Noisette and Christensen point out that a secured credit card is the best place to start if you’ve made credit mistakes, such as repeatedly missing monthly payments, that contribute greatly to your low credit score.

Unlike an unsecured card, you might need to provide a cash deposit to qualify for a secured credit card.

“Some issuers might require you to match the credit limit,” Noisette says. “So if you have $300, for instance, you’d get a credit card line of that amount.”

Not all secured cards are like that, though. For example, Capital One has a Secured Mastercard that allows a credit line of up to $200.  This Mastercard also requires a minimum security deposit of $49.  

The card issuer usually refunds your security deposit once the you pay in full and close the credit card account. It might also be refunded if the credit card issuer converts your account to an unsecured credit card once you have a track record of making on-time payments and your credit score improves.

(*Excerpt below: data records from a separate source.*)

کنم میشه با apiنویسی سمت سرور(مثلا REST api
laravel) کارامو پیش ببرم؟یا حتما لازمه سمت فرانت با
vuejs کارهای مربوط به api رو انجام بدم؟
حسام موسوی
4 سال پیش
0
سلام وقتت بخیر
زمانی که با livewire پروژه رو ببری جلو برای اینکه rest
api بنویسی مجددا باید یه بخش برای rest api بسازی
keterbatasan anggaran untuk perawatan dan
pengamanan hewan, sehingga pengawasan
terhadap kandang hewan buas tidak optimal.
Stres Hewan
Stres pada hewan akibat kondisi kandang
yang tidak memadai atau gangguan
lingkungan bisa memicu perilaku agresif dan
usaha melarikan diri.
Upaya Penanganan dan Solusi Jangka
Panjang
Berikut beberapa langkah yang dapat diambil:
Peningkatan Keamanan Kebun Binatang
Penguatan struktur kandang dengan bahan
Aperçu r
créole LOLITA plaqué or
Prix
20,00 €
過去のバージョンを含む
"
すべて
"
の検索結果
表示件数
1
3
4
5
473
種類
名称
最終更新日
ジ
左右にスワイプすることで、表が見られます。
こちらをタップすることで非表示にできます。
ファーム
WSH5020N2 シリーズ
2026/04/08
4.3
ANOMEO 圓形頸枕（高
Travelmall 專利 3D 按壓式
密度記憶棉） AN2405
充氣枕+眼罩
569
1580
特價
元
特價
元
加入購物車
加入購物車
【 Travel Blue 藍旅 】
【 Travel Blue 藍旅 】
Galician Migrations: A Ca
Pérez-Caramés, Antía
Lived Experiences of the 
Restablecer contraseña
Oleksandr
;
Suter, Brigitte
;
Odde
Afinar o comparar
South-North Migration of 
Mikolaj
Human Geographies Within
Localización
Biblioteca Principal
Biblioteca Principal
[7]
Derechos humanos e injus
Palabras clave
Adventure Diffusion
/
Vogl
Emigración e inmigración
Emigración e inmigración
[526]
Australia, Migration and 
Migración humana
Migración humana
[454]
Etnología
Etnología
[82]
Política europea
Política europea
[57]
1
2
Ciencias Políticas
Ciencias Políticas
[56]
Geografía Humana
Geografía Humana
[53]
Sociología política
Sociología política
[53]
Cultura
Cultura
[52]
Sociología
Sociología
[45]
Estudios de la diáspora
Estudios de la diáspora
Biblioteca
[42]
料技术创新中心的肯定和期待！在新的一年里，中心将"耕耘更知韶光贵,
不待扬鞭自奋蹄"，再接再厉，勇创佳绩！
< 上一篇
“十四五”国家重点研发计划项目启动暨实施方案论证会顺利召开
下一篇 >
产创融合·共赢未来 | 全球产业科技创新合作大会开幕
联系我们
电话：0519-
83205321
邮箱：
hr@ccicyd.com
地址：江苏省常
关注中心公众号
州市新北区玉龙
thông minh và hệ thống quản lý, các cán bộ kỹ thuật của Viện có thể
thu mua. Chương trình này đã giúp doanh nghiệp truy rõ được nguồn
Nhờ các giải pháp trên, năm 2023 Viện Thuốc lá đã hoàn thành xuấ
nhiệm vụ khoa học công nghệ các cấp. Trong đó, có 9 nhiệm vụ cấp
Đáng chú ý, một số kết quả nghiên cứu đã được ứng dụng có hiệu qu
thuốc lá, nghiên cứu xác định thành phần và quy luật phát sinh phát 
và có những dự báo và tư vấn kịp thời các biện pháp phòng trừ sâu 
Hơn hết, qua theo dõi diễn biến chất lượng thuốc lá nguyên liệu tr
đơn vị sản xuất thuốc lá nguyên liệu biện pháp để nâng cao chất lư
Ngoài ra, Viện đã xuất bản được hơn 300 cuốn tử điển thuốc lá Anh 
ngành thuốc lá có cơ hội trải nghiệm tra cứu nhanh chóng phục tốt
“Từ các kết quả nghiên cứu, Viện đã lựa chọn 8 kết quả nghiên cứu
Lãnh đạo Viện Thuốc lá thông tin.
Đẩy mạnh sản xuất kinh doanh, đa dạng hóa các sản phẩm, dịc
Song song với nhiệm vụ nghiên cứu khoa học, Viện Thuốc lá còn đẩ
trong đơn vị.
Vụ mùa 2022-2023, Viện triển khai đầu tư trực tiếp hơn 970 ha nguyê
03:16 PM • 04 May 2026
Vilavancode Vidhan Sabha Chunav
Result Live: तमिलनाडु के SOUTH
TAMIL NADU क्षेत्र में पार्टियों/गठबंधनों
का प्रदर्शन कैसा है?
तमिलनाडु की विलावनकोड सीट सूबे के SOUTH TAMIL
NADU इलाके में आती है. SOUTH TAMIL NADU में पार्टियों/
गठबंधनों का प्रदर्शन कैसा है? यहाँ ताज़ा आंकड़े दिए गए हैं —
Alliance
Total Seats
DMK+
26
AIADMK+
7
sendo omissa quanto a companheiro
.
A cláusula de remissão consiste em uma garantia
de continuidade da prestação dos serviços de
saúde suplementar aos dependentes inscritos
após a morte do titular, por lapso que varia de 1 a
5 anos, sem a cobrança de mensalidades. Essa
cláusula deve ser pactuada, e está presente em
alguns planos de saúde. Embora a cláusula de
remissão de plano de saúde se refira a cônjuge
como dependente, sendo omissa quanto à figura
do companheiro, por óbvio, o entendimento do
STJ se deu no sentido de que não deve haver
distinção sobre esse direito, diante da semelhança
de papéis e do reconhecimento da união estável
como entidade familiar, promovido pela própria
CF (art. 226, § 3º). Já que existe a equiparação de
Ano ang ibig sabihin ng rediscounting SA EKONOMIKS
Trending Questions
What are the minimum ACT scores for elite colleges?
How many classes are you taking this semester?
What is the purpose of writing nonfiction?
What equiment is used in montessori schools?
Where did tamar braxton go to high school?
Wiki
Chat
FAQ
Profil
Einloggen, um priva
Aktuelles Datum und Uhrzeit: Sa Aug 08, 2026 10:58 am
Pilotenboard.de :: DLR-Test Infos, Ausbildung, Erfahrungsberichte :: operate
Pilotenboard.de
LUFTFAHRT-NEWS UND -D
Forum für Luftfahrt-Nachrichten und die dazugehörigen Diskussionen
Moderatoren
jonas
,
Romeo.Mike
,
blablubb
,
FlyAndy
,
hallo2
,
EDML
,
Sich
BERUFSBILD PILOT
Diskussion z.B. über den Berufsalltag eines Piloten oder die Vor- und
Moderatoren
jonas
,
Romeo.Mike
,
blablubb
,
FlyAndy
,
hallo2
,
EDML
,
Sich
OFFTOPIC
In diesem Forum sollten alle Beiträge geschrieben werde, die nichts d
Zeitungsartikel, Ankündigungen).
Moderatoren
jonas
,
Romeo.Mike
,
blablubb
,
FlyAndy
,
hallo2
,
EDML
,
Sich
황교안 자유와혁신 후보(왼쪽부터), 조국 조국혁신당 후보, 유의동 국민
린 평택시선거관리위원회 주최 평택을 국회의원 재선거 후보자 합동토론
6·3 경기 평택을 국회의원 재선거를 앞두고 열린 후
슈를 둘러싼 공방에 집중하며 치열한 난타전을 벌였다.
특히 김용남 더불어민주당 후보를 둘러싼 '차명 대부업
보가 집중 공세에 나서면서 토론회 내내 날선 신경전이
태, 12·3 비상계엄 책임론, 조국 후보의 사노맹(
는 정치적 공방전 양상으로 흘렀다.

As with any credit card, you’ll be charged interest with a secured credit card and you might be required to pay other fees or an additional deposit. Christensen recommends looking for a secured card that doesn’t charge an annual fee. One example of a secured card is the Green Dot primor Secured Visa Classic Card that offers credit limits from $200-$5,000. Another good example is theOpen Sky Secured Credit Card where you can get a variable rate of 18.64%. Finally, Discover has the Discover it® Secured card that offers 2% back for gas and restaurants, as well as 1% back on all other purchases.

Another thing to watch with secured credit cards: failing to make a payment on your due date.

“If you miss a payment, the issuer will suspend the card, take fees from your savings fund, and require you to replenish the savings fund in order to reactivate the card,” Christensen says.

Unsecured Credit Cards for Bad Credit

When you have a “thin” credit file or your score is above 600, you might be approved for an unsecured credit card. Here are two possible options:

  1. Retail store cards: Christensen says these cards often have lower credit standards and, therefore, are easier to get. However, they often can be used only at their respective stores, and they often come with much higher interest rates or APRs than what you’d get with major credit cards. Pay off your balance in full each month and you won’t be swamped by interest charges. 
  2. Student credit cards: For younger consumers who are in college or have just graduated and have no credit, a student credit card can be a good option. The rewards probably won’t be as good as what you’d see with a standard credit card, but a student card can help you build a credit history with the three major credit bureaus (TransUnion, Experian and Equifax). As long as you make on-time payments and keep your balances low, you should be able to build a history that qualifies you for a better card down the road.

Noisette also suggests trying to get a credit card from a local credit union.

“Let them know you don’t have the best credit score and you’re trying to change that,” she says. “See what options they have for you.”

One example of an unsecured card for lower credit types is the Credit One Bank® Platinum Visa® for Rebuilding Credit that allows you to earn cash back rewards with 1% cash back on eligible purchases

Bottom Line

While it’s possible to get a credit card if you have bad credit, be prepared to jump through some extra hoops. You might need to provide a cash deposit to get a prepaid card, or you might have to accept an annual fee, or a higher APR. However, once you adopt good credit habits with responsible use of the card, you will begin to build credit and see your credit score improve — and you should be able to qualify for a card with a lower APR and a higher credit limit.  And remember, paying your monthly payments on time is the best course of action for credit building. It will lead to increasing your line of credit, eventually allowing you to be approved for the best credit cards down the line.  Responsible card use is always the key to getting that credit card of your dreams.